The long road to the 1949 Act

  • Contributor information: CNP

9 April 2019

Campaign for National Parks trustee, Anne Robinson shares the story of the campaigns and politics that brought the National Parks into existence.

The milestones on the long road to the momentous legislation which enabled designation of National Parks and Areas of Outstanding Natural Beauty are well rehearsed but the public spirit that fought for decades to realise the protection of our most beautiful landscapes sometimes gets lost.

Before the movement began to cohere into an identifiable campaign in the 1920s it was preceded by half a century of disparate activity on several fronts by many groups. Attitudes towards mankind’s treatment of the natural world were changing. People were angry about the disfigurement of the countryside and the lack of access to it. They not only wanted to preserve wilder landscapes but also to see them, get into them, and enjoy them.

South Downs by Ben Ellis

South Downs. Photo Credit: Ben Ellis

New societies sprang up to serve these aims. The Commons Preservation Society (now the Open Spaces Society) was founded in 1865 to halt further enclosure of commons, and later to protect public paths. Unable to buy land to protect it from development, the Society set up the National Trust in 1895 to preserve beautiful land and buildings permanently. There were also an increasing number of local footpath societies and rambling clubs in the Edwardian years.  But in the 1920s public appreciation of natural beauty and a growing desire to enjoy the countryside both by car and on foot clashed with the ugly realities of urban sprawl, quarries, pylons, reservoirs, and brash outdoor advertising. Mounting concern over these issues could not be contained within the existing amenity societies, and to counter these unplanned threats the Council for the Preservation of Rural England was formed in 1926.

Reserving parts of the countryside for amenity and recreation now had a sense of urgency. The first opportunity for progress came with Dr Addison’s National Park Committee in 1929 but its recommendations were fobbed off by an unreceptive government relying on the feeble Town and Country Planning Act 1932.
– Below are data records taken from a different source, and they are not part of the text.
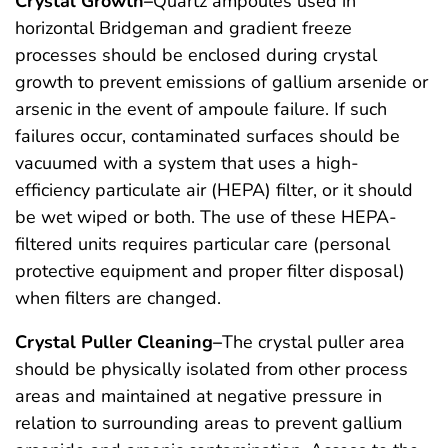
Crystal Growth–
Quartz ampoules used in
horizontal Bridgeman and gradient freeze
processes should be enclosed during crystal
growth to prevent emissions of gallium arsenide or
arsenic in the event of ampoule failure. If such
failures occur, contaminated surfaces should be
vacuumed with a system that uses a high-
efficiency particulate air (HEPA) filter, or it should
be wet wiped or both. The use of these HEPA-
filtered units requires particular care (personal
protective equipment and proper filter disposal)
when filters are changed.
Crystal Puller Cleaning–
The crystal puller area
should be physically isolated from other process
areas and maintained at negative pressure in
relation to surrounding areas to prevent gallium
A timeline of the National Parks Movement

That same year those denied freedom to roam on the moors staged their biggest trespass, on Kinder Scout. Such provocative tactics conducted by the working classes were anathema to both the timid Ramblers and the legalistic Opens Spaces Society, who would have nothing to do with Benny Rothman and the other trespassers, but they did bring a sharp political edge of activism.

Nevertheless, the impact of all this activity remained limited. In a surge of frustration a large conference met in 1935 in Westminster Hall. The cause attracted people with strong campaigning skills — legal expertise, professional and academic knowledge of nature conservation, landscape, architecture, and town planning, often combined with a passion for social justice. Together they inspired a movement which became eventually the Campaign for National Parks but in 1936 was called the Standing Committee on National Parks.

Chaired by Sir Norman Birkett KC, this became a persistent and cogent advocate for the Parks. Hard-edged lobbying of decision-makers was coupled with an idealistic and emotional appeal to the public. A pamphlet The Case for National Parks was circulated, a photographic exhibition toured the country, a film about National Parks was shown in cinemas and members of the committee gave talks and wrote articles.

The war maintained the momentum by forcing politicians to devise policies for reconstruction, particularly in the fields of land-use planning and social welfare. Thus the Government commissioned the seminal 1945 Dower Report which laid out the basis of National Park selection, administration and government action, and informed the 1947 Hobhouse Committee’s work on the legislation needed to create National Parks.

The 1949 Act was the culmination of the Standing Committee’s campaign. If there is one lesson from this it is that separately, even with well-defined causes, organisations can be divided or ignore issues of importance. Together we got National Parks.